Fri, 12 Jul 2019 13:16:27 GMT
It’s December in London. Grzegorz 'MaNa' Komincz, one of the world’s best StarCraft II players, is about to take on a machine learning system called ‘AlphaStar’ in the headquarters of Alphabet’s AI research lab, DeepMind.
MaNa is confident he’ll defeat this new piece of technology: “I’m hoping for a 5-0 win... but I think the realistic goal would be 4-1 in my favour.” He cracks his knuckles, adjusts his mouse and keyboard and it’s on...
A few hours later, AlphaStar had annihilated its human opponent 0:5. What happened?
Enter Reinforcement Learning
Deep reinforcement learning is one of the core ideas behind AlphaStar. A class of machine learning systems that learn on their own from first principles, by interacting with their environment on a trial and error basis, trying to maximise a given reward signal.
Reinforcement learning systems can, for example, learn to play Super Mario at superhuman level from scratch just by trying to maximise the game score.
Now, simple Nintendo games are one thing, StarCraft II is quite another. StarCraft is a complex real time strategy game, that requires long term planning in a vastly complex environment, with no single best strategy and a lot of hidden information.
After his defeat MaNa said something truly humbling for a pro at the top of his game, who has spent his entire life perfecting his skills: ‘I thought I was learning something’. MaNa wasn’t trying to explain why he lost, he was trying to understand how AlphaStar won, and learn from it.
Recent advances in machine learning show that to claim that “only humans can do this” in any field is probably not the smartest idea. Still, that’s what a lot of people in the creative industries do.
Instead everyone that considers themselves creative should really take what MaNa said to heart and try to understand these systems. There is a lot we can learn from them. To understand what I mean by that, let’s look at how AlphaStar won against MaNa.
AlphaStar won not just by controlling the computer better or faster - although in some situations this was definitely the case - it also won by pursuing creative strategies.
There’s a funny moment in game four where AlphaStar is attacking MaNa with a huge army of relatively weak units, called ‘Stalkers’. Their number keeps rising to the point that the commentators are just confused. No human player would hold on to this strategy in this situation. But AlphaStar does, ultimately defeating MaNa’s ‘stronger’ army.
The system also seemingly overproduces worker units, so called ‘Probes’, way beyond the limit humans find useful and it keeps paying off in bizarre ways later in the game.
So, what does all of this have to do with creativity? AlphaStar won using ideas that a human player would think of as wrong or wouldn’t consider at all. It challenged the accepted wisdom that the StarCraft community built up in the 20 years the game has been around.

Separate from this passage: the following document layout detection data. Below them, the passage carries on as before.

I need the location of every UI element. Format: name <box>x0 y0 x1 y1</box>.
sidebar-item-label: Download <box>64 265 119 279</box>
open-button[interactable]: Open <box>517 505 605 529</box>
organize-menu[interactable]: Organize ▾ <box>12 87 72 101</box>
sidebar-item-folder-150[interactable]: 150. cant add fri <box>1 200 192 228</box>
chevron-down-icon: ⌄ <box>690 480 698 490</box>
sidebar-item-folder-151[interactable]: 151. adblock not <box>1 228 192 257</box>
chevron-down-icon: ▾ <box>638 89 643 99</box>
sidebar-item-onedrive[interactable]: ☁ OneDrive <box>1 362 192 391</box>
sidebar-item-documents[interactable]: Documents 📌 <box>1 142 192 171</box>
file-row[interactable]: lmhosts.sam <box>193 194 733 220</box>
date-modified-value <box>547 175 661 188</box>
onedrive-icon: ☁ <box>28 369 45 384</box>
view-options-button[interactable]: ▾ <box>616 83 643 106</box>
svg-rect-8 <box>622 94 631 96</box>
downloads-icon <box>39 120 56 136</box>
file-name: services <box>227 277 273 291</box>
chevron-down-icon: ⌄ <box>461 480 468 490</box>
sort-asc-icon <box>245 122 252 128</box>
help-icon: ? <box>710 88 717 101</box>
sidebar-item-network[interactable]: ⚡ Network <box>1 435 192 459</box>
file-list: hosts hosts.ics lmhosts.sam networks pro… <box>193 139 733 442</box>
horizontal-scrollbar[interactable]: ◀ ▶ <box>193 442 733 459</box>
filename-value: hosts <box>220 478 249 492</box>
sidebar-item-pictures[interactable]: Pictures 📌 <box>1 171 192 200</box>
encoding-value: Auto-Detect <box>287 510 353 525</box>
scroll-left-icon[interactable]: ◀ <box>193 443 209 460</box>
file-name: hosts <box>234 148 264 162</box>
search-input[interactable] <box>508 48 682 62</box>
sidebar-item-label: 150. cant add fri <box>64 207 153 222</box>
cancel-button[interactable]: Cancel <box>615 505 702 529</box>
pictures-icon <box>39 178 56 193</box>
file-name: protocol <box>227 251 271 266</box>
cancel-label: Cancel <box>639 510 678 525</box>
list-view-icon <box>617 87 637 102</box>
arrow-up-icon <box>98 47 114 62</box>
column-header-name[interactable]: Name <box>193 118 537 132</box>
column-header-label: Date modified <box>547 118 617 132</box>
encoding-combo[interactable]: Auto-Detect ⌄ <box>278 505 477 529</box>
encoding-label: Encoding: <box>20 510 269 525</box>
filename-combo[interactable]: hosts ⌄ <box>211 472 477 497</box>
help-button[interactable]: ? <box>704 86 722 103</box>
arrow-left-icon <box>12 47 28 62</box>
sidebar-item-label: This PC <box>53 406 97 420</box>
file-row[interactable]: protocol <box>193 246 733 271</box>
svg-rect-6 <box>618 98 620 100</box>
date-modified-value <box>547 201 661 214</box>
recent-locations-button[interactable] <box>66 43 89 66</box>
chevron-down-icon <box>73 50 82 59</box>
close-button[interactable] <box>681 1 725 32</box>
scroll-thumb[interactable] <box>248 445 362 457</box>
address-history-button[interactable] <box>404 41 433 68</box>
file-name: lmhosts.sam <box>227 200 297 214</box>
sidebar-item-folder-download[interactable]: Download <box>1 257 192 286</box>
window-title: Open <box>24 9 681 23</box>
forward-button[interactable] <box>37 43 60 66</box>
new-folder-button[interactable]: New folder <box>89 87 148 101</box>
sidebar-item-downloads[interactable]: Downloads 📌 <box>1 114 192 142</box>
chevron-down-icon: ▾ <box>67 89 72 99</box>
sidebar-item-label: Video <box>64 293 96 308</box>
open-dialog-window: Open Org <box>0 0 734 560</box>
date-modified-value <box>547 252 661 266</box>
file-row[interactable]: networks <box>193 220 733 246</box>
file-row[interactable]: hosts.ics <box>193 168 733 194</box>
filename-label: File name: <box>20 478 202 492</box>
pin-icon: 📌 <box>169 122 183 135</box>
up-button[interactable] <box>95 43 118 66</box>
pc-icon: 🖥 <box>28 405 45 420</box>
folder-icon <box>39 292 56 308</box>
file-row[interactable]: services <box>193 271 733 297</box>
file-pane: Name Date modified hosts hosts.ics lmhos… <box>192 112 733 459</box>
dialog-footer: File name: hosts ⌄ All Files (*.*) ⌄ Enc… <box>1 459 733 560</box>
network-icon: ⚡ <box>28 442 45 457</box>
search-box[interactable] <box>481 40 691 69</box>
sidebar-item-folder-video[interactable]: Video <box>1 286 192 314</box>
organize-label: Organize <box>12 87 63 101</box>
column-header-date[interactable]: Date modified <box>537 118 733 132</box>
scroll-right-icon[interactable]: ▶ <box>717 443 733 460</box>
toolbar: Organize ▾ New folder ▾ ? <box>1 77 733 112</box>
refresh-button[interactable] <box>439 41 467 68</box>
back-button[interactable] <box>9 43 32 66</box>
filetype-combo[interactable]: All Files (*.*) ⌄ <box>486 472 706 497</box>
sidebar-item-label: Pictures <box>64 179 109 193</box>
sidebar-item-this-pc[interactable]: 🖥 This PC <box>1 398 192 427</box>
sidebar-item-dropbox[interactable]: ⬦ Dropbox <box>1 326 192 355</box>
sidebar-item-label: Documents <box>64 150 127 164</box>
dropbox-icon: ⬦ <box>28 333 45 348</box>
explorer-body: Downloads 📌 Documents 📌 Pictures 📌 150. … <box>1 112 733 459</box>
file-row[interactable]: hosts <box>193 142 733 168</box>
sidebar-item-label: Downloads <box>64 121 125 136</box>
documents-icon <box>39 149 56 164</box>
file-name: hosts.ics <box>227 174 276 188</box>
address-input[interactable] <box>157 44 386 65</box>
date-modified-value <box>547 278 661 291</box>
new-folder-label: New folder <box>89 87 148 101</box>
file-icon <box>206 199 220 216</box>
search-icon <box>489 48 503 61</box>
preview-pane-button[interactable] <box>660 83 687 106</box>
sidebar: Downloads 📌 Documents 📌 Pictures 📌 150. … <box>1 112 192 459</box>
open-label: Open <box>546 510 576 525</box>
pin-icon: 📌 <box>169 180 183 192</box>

Another DeepMind system, 'AlphaGo', beat one of the best human players at the ancient Chinese board game Go in 2016 also exhibited creative behaviour. It’s most famous move, which became known as 'Move 37', similarly went against knowledge that human Go players had built up over thousands of years. Commentators thought it was a mistake at first - their reactions say it all - but this exact move is crucial to winning later.

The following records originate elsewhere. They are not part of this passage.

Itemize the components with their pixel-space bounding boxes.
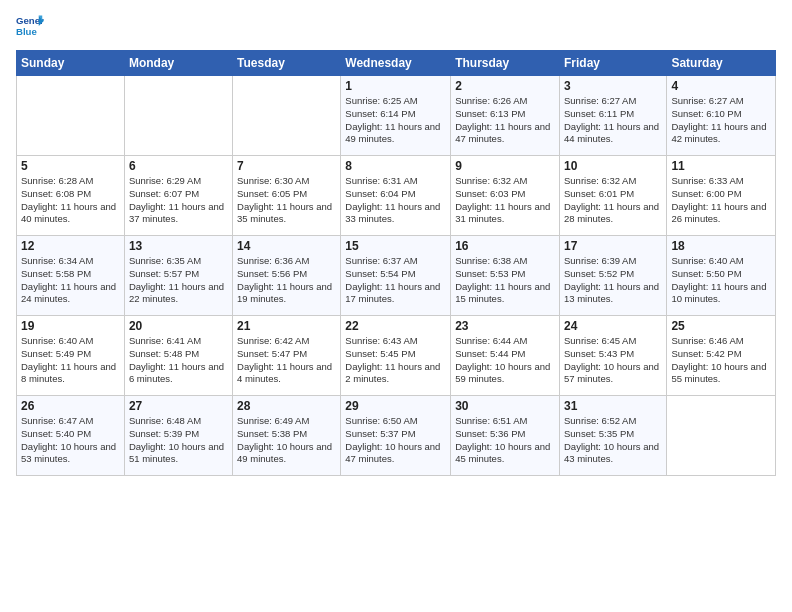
day-info: Sunrise: 6:35 AM Sunset: 5:57 PM Dayligh… xyxy=(129,255,228,306)
calendar-cell: 8Sunrise: 6:31 AM Sunset: 6:04 PM Daylig… xyxy=(341,156,451,236)
calendar-cell: 5Sunrise: 6:28 AM Sunset: 6:08 PM Daylig… xyxy=(17,156,125,236)
day-of-week-header: Saturday xyxy=(667,51,776,76)
day-number: 15 xyxy=(345,239,446,253)
svg-text:Blue: Blue xyxy=(16,26,37,37)
day-info: Sunrise: 6:32 AM Sunset: 6:03 PM Dayligh… xyxy=(455,175,555,226)
day-number: 26 xyxy=(21,399,120,413)
day-info: Sunrise: 6:40 AM Sunset: 5:49 PM Dayligh… xyxy=(21,335,120,386)
calendar-cell: 16Sunrise: 6:38 AM Sunset: 5:53 PM Dayli… xyxy=(451,236,560,316)
calendar-cell: 6Sunrise: 6:29 AM Sunset: 6:07 PM Daylig… xyxy=(124,156,232,236)
day-info: Sunrise: 6:26 AM Sunset: 6:13 PM Dayligh… xyxy=(455,95,555,146)
day-number: 30 xyxy=(455,399,555,413)
logo-icon: General Blue xyxy=(16,12,44,40)
day-number: 18 xyxy=(671,239,771,253)
day-info: Sunrise: 6:34 AM Sunset: 5:58 PM Dayligh… xyxy=(21,255,120,306)
day-number: 22 xyxy=(345,319,446,333)
day-number: 7 xyxy=(237,159,336,173)
day-info: Sunrise: 6:51 AM Sunset: 5:36 PM Dayligh… xyxy=(455,415,555,466)
page-header: General Blue xyxy=(16,12,776,40)
day-number: 9 xyxy=(455,159,555,173)
day-info: Sunrise: 6:38 AM Sunset: 5:53 PM Dayligh… xyxy=(455,255,555,306)
calendar-cell: 27Sunrise: 6:48 AM Sunset: 5:39 PM Dayli… xyxy=(124,396,232,476)
calendar-cell: 15Sunrise: 6:37 AM Sunset: 5:54 PM Dayli… xyxy=(341,236,451,316)
calendar-cell: 18Sunrise: 6:40 AM Sunset: 5:50 PM Dayli… xyxy=(667,236,776,316)
day-number: 17 xyxy=(564,239,662,253)
day-number: 4 xyxy=(671,79,771,93)
calendar-cell xyxy=(233,76,341,156)
calendar-cell: 28Sunrise: 6:49 AM Sunset: 5:38 PM Dayli… xyxy=(233,396,341,476)
day-number: 21 xyxy=(237,319,336,333)
day-number: 29 xyxy=(345,399,446,413)
calendar-cell: 2Sunrise: 6:26 AM Sunset: 6:13 PM Daylig… xyxy=(451,76,560,156)
day-info: Sunrise: 6:37 AM Sunset: 5:54 PM Dayligh… xyxy=(345,255,446,306)
day-number: 2 xyxy=(455,79,555,93)
day-of-week-header: Monday xyxy=(124,51,232,76)
calendar-cell: 20Sunrise: 6:41 AM Sunset: 5:48 PM Dayli… xyxy=(124,316,232,396)
calendar-week-row: 19Sunrise: 6:40 AM Sunset: 5:49 PM Dayli… xyxy=(17,316,776,396)
calendar-cell: 30Sunrise: 6:51 AM Sunset: 5:36 PM Dayli… xyxy=(451,396,560,476)
day-number: 25 xyxy=(671,319,771,333)
day-of-week-header: Tuesday xyxy=(233,51,341,76)
day-number: 11 xyxy=(671,159,771,173)
day-info: Sunrise: 6:28 AM Sunset: 6:08 PM Dayligh… xyxy=(21,175,120,226)
day-number: 31 xyxy=(564,399,662,413)
day-info: Sunrise: 6:48 AM Sunset: 5:39 PM Dayligh… xyxy=(129,415,228,466)
day-number: 3 xyxy=(564,79,662,93)
calendar-cell: 19Sunrise: 6:40 AM Sunset: 5:49 PM Dayli… xyxy=(17,316,125,396)
day-info: Sunrise: 6:33 AM Sunset: 6:00 PM Dayligh… xyxy=(671,175,771,226)
day-number: 10 xyxy=(564,159,662,173)
calendar-week-row: 5Sunrise: 6:28 AM Sunset: 6:08 PM Daylig… xyxy=(17,156,776,236)
calendar-header-row: SundayMondayTuesdayWednesdayThursdayFrid… xyxy=(17,51,776,76)
day-info: Sunrise: 6:30 AM Sunset: 6:05 PM Dayligh… xyxy=(237,175,336,226)
day-info: Sunrise: 6:47 AM Sunset: 5:40 PM Dayligh… xyxy=(21,415,120,466)
day-info: Sunrise: 6:39 AM Sunset: 5:52 PM Dayligh… xyxy=(564,255,662,306)
calendar-table: SundayMondayTuesdayWednesdayThursdayFrid… xyxy=(16,50,776,476)
calendar-cell: 11Sunrise: 6:33 AM Sunset: 6:00 PM Dayli… xyxy=(667,156,776,236)
day-number: 6 xyxy=(129,159,228,173)
day-of-week-header: Friday xyxy=(559,51,666,76)
calendar-cell: 23Sunrise: 6:44 AM Sunset: 5:44 PM Dayli… xyxy=(451,316,560,396)
day-info: Sunrise: 6:31 AM Sunset: 6:04 PM Dayligh… xyxy=(345,175,446,226)
day-info: Sunrise: 6:42 AM Sunset: 5:47 PM Dayligh… xyxy=(237,335,336,386)
calendar-cell: 14Sunrise: 6:36 AM Sunset: 5:56 PM Dayli… xyxy=(233,236,341,316)
day-number: 20 xyxy=(129,319,228,333)
day-number: 12 xyxy=(21,239,120,253)
day-of-week-header: Wednesday xyxy=(341,51,451,76)
day-info: Sunrise: 6:46 AM Sunset: 5:42 PM Dayligh… xyxy=(671,335,771,386)
day-number: 27 xyxy=(129,399,228,413)
day-info: Sunrise: 6:29 AM Sunset: 6:07 PM Dayligh… xyxy=(129,175,228,226)
calendar-cell xyxy=(667,396,776,476)
calendar-cell: 3Sunrise: 6:27 AM Sunset: 6:11 PM Daylig… xyxy=(559,76,666,156)
day-info: Sunrise: 6:40 AM Sunset: 5:50 PM Dayligh… xyxy=(671,255,771,306)
calendar-week-row: 26Sunrise: 6:47 AM Sunset: 5:40 PM Dayli… xyxy=(17,396,776,476)
calendar-cell: 26Sunrise: 6:47 AM Sunset: 5:40 PM Dayli… xyxy=(17,396,125,476)
day-info: Sunrise: 6:36 AM Sunset: 5:56 PM Dayligh… xyxy=(237,255,336,306)
calendar-cell xyxy=(124,76,232,156)
calendar-cell: 13Sunrise: 6:35 AM Sunset: 5:57 PM Dayli… xyxy=(124,236,232,316)
calendar-week-row: 12Sunrise: 6:34 AM Sunset: 5:58 PM Dayli… xyxy=(17,236,776,316)
calendar-cell: 9Sunrise: 6:32 AM Sunset: 6:03 PM Daylig… xyxy=(451,156,560,236)
day-of-week-header: Sunday xyxy=(17,51,125,76)
calendar-cell: 17Sunrise: 6:39 AM Sunset: 5:52 PM Dayli… xyxy=(559,236,666,316)
calendar-week-row: 1Sunrise: 6:25 AM Sunset: 6:14 PM Daylig… xyxy=(17,76,776,156)
day-info: Sunrise: 6:32 AM Sunset: 6:01 PM Dayligh… xyxy=(564,175,662,226)
day-number: 1 xyxy=(345,79,446,93)
day-number: 13 xyxy=(129,239,228,253)
calendar-cell: 1Sunrise: 6:25 AM Sunset: 6:14 PM Daylig… xyxy=(341,76,451,156)
day-number: 5 xyxy=(21,159,120,173)
day-number: 28 xyxy=(237,399,336,413)
day-info: Sunrise: 6:43 AM Sunset: 5:45 PM Dayligh… xyxy=(345,335,446,386)
day-of-week-header: Thursday xyxy=(451,51,560,76)
day-info: Sunrise: 6:49 AM Sunset: 5:38 PM Dayligh… xyxy=(237,415,336,466)
day-info: Sunrise: 6:50 AM Sunset: 5:37 PM Dayligh… xyxy=(345,415,446,466)
day-number: 19 xyxy=(21,319,120,333)
logo: General Blue xyxy=(16,12,44,40)
calendar-cell: 31Sunrise: 6:52 AM Sunset: 5:35 PM Dayli… xyxy=(559,396,666,476)
day-number: 16 xyxy=(455,239,555,253)
day-info: Sunrise: 6:41 AM Sunset: 5:48 PM Dayligh… xyxy=(129,335,228,386)
day-info: Sunrise: 6:44 AM Sunset: 5:44 PM Dayligh… xyxy=(455,335,555,386)
calendar-cell: 29Sunrise: 6:50 AM Sunset: 5:37 PM Dayli… xyxy=(341,396,451,476)
day-info: Sunrise: 6:27 AM Sunset: 6:11 PM Dayligh… xyxy=(564,95,662,146)
day-number: 23 xyxy=(455,319,555,333)
calendar-cell: 12Sunrise: 6:34 AM Sunset: 5:58 PM Dayli… xyxy=(17,236,125,316)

In a recent Interview with MIT Technology Review, David Silver, who co-lead the creation of both AlphaZero (the successor of AlphaGo) and AlphaStar said: “AlphaZero has to figure out everything for itself. Every single step is a creative leap. Those insights are creative because they weren’t given to it by humans. And those leaps continue until it is something that is beyond our abilities and has the potential to amaze us.”
The important part is not whether or not a system can be truly creative - that depends completely on how we define creativity and we don’t fully understand what it is or how it works - it’s that systems like these have the potential to amaze and ultimately inspire us.

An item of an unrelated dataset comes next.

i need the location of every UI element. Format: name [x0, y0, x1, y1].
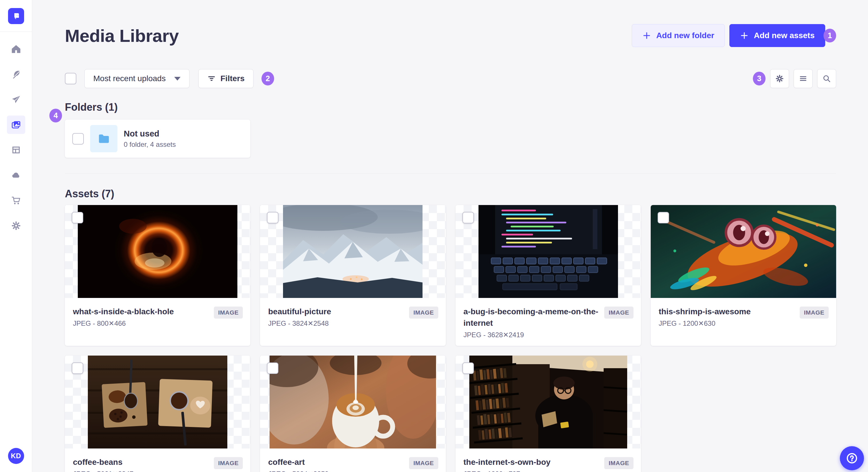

Demis Hassabis, the co-founder of DeepMind pretty much summed it up during a talk at the Royal Academy of Arts, describing AlphaZero’s impact on the Go community: “Many of the top Go players that I’ve spoken to said that it’s freed their mind from the shackles of tradition. [...] They’ve come up with their own brilliant new ideas, that [...] they’ve been told as junior Go players not to do. And now they’re able to explore fully their own creativity.”
To Infinity And Beyond
AlphaStar doesn’t make Pro Gamers obsolete, but instead helps them achieve a deeper understanding of the game they love - ultimately making them better players. We need to stop thinking of AI as a thread or just using it as a buzzword and start seeing it as an opportunity. Ultimately, we could design machine learning systems that give us a deeper understanding of our own creativity and make us better creatives.
Currently machine learning is limited to narrow scenarios - asking AlphaStar to drive a car is not a good idea - and needs massive amounts of data to train on. AlphaStar gained hundreds of years of gameplay experience in the weeks leading up to the matchup with MaNa.
One of the biggest hurdles for reinforcement learning is that it needs a score to evaluate its actions, the so called ‘reward signal’. Now try to define a clear reward signal for the creative problem that you are trying to crack… not easy, right? But if anyone can help find a solution, it’s us.
Machine learning can take our creativity to places we haven’t been yet. But only if we are part of the development of these systems, can we make sure human creativity is at the heart of them. And only if we stop ignoring machine learning and start trying to really understand it can we be part of this process and help shape the future of creativity.
Gaming communities are leading by example, embracing the disruption that AI has brought to their field and using it to get better. Creatives from all disciplines should embrace developments in AI the same way.
We already can apply a lot of the learnings from AlphaStar and AlphaZero to creativity way beyond gameplay: Let’s expose ourselves to randomness, to new things and new ways of thinking. Put ourselves in situations that we can’t predict and learn from them. Let’s experiment more, challenge what everybody takes for a given and explore new paths. If simple principles like these can give birth to systems like AlphaStar, imagine what they can do to our own brain.